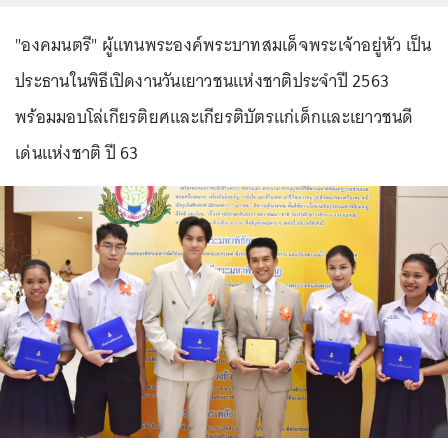
"องคมนตรี" ผู้แทนพระองค์พระบาทสมเด็จพระเจ้าอยู่หัว เป็น
ประธานในพิธีเปิดงานวันเยาวชนแห่งชาติประจำปี 2563
พร้อมมอบโล่เกียรติยศและเกียรติบัตรแก่เด็กและเยาวชนดี
เด่นแห่งชาติ ปี 63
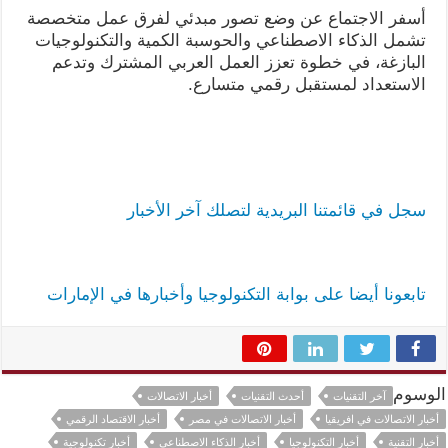
أسفر الاجتماع عن وضع تصور مبدئي لفرق عمل متخصصة
تشمل الذكاء الاصطناعي والحوسبة الكمية والتكنولوجيات
البازغة، في خطوة تعزز العمل العربي المشترك وتدعم
الاستعداد لمستقبل رقمي متسارع.
سجل في قائمتنا البريدية لتصلك آخر الأخبار
تابعونا أيضا على بوابة التكنولوجيا وأخبارها في الإمارات
الوسوم
آخر التقنيات
أحدث التقنيات
أخبار الاتصالات
أخبار الاتصالات في افريقيا
أخبار الاتصالات في مصر
أخبار الاقتصاد الرقمي
أخبار التقنية
أخبار التكنولوجيا
أخبار الذكاء الاصطناعي
أخبار تكنولوجية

====================

Assignment – Note how many lines in the data above have the string "الذكاء" in them, and give that number by itself.

Answer to this task – 2